[Start of section]
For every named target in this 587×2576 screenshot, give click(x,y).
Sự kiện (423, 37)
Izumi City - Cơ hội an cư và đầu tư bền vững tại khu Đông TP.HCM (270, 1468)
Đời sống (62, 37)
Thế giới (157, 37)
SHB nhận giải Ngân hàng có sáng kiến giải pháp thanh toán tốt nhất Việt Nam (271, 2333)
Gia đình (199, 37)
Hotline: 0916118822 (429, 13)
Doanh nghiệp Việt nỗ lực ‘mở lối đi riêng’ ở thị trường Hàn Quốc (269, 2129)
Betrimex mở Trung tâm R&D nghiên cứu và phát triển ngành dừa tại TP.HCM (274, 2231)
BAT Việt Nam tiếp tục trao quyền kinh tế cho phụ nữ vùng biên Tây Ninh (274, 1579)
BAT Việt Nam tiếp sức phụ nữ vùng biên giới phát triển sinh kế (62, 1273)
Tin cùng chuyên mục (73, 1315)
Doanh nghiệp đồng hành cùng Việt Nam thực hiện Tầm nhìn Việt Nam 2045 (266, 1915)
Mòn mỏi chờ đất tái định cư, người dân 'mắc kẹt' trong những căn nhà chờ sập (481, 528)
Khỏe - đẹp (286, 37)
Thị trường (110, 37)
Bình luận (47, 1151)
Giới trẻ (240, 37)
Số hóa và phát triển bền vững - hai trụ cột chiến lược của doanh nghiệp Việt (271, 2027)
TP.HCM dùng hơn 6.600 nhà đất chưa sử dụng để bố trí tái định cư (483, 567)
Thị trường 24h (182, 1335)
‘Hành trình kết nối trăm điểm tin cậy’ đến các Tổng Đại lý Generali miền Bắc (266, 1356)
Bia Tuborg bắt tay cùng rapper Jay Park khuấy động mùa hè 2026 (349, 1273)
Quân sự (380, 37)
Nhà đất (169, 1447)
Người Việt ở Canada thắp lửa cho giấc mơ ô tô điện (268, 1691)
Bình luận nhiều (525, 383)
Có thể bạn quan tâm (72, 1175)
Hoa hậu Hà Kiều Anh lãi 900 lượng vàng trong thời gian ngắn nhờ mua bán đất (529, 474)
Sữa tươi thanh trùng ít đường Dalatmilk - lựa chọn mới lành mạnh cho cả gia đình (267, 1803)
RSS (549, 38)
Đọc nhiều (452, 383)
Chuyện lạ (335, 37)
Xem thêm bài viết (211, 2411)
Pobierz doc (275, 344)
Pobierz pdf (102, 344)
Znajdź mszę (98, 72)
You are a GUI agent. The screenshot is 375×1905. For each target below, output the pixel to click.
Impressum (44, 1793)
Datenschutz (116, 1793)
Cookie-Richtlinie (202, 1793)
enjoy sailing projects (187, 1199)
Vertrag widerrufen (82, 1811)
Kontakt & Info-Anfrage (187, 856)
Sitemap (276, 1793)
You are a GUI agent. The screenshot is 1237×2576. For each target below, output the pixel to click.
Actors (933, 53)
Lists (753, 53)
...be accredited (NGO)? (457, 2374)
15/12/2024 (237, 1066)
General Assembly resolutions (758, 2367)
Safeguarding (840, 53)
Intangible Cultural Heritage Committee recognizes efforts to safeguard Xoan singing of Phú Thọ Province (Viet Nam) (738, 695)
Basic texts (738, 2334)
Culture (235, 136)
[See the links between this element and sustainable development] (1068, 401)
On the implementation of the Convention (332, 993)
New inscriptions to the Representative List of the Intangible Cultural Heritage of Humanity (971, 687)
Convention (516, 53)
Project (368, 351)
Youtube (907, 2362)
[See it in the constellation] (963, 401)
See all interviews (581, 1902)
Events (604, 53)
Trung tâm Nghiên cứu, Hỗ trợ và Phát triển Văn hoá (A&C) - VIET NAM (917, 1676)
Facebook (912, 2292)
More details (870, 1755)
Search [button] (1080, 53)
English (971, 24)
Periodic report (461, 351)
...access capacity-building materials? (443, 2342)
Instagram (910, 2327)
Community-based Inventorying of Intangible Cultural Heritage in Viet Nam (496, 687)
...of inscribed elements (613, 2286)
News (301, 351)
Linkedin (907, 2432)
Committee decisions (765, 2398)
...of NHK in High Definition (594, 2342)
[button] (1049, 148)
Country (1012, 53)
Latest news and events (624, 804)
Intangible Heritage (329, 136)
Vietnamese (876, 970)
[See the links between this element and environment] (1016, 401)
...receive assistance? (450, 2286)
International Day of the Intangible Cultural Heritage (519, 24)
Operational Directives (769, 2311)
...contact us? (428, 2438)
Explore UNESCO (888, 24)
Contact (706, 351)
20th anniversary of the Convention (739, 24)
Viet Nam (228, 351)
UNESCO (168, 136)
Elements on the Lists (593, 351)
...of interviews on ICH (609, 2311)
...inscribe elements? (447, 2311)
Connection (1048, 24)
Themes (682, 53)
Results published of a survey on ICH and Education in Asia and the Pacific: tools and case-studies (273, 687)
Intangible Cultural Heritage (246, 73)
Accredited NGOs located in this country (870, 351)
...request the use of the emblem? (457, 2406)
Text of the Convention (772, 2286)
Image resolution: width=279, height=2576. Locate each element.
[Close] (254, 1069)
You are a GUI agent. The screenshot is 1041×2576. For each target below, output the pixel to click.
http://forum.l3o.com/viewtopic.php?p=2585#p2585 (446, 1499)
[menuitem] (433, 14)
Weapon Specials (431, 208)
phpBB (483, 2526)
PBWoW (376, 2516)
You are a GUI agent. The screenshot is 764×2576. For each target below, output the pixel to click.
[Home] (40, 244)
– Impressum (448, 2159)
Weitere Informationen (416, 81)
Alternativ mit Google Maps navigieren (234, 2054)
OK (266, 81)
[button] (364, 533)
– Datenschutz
[End of section]
◆ **Task objective**
Retype every entry above, word for word.

◆ **Result of the task**
For every named target in this 587×2576 screenshot, give click(x,y).
Sự kiện (423, 37)
Izumi City - Cơ hội an cư và đầu tư bền vững tại khu Đông TP.HCM (270, 1468)
Đời sống (62, 37)
Thế giới (157, 37)
SHB nhận giải Ngân hàng có sáng kiến giải pháp thanh toán tốt nhất Việt Nam (271, 2333)
Gia đình (199, 37)
Hotline: 0916118822 (429, 13)
Doanh nghiệp Việt nỗ lực ‘mở lối đi riêng’ ở thị trường Hàn Quốc (269, 2129)
Betrimex mở Trung tâm R&D nghiên cứu và phát triển ngành dừa tại TP.HCM (274, 2231)
BAT Việt Nam tiếp tục trao quyền kinh tế cho phụ nữ vùng biên Tây Ninh (274, 1579)
BAT Việt Nam tiếp sức phụ nữ vùng biên giới phát triển sinh kế (62, 1273)
Tin cùng chuyên mục (73, 1315)
Doanh nghiệp đồng hành cùng Việt Nam thực hiện Tầm nhìn Việt Nam 2045 (266, 1915)
Mòn mỏi chờ đất tái định cư, người dân 'mắc kẹt' trong những căn nhà chờ sập (481, 528)
Khỏe - đẹp (286, 37)
Thị trường (110, 37)
Bình luận (47, 1151)
Giới trẻ (240, 37)
Số hóa và phát triển bền vững - hai trụ cột chiến lược của doanh nghiệp Việt (271, 2027)
TP.HCM dùng hơn 6.600 nhà đất chưa sử dụng để bố trí tái định cư (483, 567)
Thị trường 24h (182, 1335)
‘Hành trình kết nối trăm điểm tin cậy’ đến các Tổng Đại lý Generali miền Bắc (266, 1356)
Bia Tuborg bắt tay cùng rapper Jay Park khuấy động mùa hè 2026 (349, 1273)
Quân sự (380, 37)
Nhà đất (169, 1447)
Người Việt ở Canada thắp lửa cho giấc mơ ô tô điện (268, 1691)
Bình luận nhiều (525, 383)
Có thể bạn quan tâm (72, 1175)
Hoa hậu Hà Kiều Anh lãi 900 lượng vàng trong thời gian ngắn nhờ mua bán đất (529, 474)
Sữa tươi thanh trùng ít đường Dalatmilk - lựa chọn mới lành mạnh cho cả gia đình (267, 1803)
RSS (549, 38)
Đọc nhiều (452, 383)
Chuyện lạ (335, 37)
Xem thêm bài viết (211, 2411)
Pobierz doc (275, 344)
Pobierz pdf (102, 344)
Znajdź mszę (98, 72)
You are a GUI agent. The screenshot is 375×1905. For each target below, output the pixel to click.
Impressum (44, 1793)
Datenschutz (116, 1793)
Cookie-Richtlinie (202, 1793)
enjoy sailing projects (187, 1199)
Vertrag widerrufen (82, 1811)
Kontakt & Info-Anfrage (187, 856)
Sitemap (276, 1793)
You are a GUI agent. The screenshot is 1237×2576. For each target below, output the pixel to click.
Actors (933, 53)
Lists (753, 53)
...be accredited (NGO)? (457, 2374)
15/12/2024 (237, 1066)
General Assembly resolutions (758, 2367)
Safeguarding (840, 53)
Intangible Cultural Heritage Committee recognizes efforts to safeguard Xoan singing of Phú Thọ Province (Viet Nam) (738, 695)
Basic texts (738, 2334)
Culture (235, 136)
[See the links between this element and sustainable development] (1068, 401)
On the implementation of the Convention (332, 993)
New inscriptions to the Representative List of the Intangible Cultural Heritage of Humanity (971, 687)
Convention (516, 53)
Project (368, 351)
Youtube (907, 2362)
[See it in the constellation] (963, 401)
See all interviews (581, 1902)
Events (604, 53)
Trung tâm Nghiên cứu, Hỗ trợ và Phát triển Văn hoá (A&C) - VIET NAM (917, 1676)
Facebook (912, 2292)
More details (870, 1755)
Search [button] (1080, 53)
English (971, 24)
Periodic report (461, 351)
...access capacity-building materials? (443, 2342)
Instagram (910, 2327)
Community-based Inventorying of Intangible Cultural Heritage in Viet Nam (496, 687)
...of inscribed elements (613, 2286)
News (301, 351)
Linkedin (907, 2432)
Committee decisions (765, 2398)
...of NHK in High Definition (594, 2342)
[button] (1049, 148)
Country (1012, 53)
Latest news and events (624, 804)
Intangible Heritage (329, 136)
Vietnamese (876, 970)
[See the links between this element and environment] (1016, 401)
...receive assistance? (450, 2286)
International Day of the Intangible Cultural Heritage (519, 24)
Operational Directives (769, 2311)
...contact us? (428, 2438)
Explore UNESCO (888, 24)
Contact (706, 351)
20th anniversary of the Convention (739, 24)
Viet Nam (228, 351)
UNESCO (168, 136)
Elements on the Lists (593, 351)
...of interviews on ICH (609, 2311)
...inscribe elements? (447, 2311)
Connection (1048, 24)
Themes (682, 53)
Results published of a survey on ICH and Education in Asia and the Pacific: tools and case-studies (273, 687)
Intangible Cultural Heritage (246, 73)
Accredited NGOs located in this country (870, 351)
...request the use of the emblem? (457, 2406)
Text of the Convention (772, 2286)
Image resolution: width=279, height=2576. Locate each element.
[Close] (254, 1069)
You are a GUI agent. The screenshot is 1041×2576. For each target below, output the pixel to click.
http://forum.l3o.com/viewtopic.php?p=2585#p2585 (446, 1499)
[menuitem] (433, 14)
Weapon Specials (431, 208)
phpBB (483, 2526)
PBWoW (376, 2516)
You are a GUI agent. The screenshot is 764×2576. For each target below, output the pixel to click.
[Home] (40, 244)
– Impressum (448, 2159)
Weitere Informationen (416, 81)
Alternativ mit Google Maps navigieren (234, 2054)
OK (266, 81)
[button] (364, 533)
– Datenschutz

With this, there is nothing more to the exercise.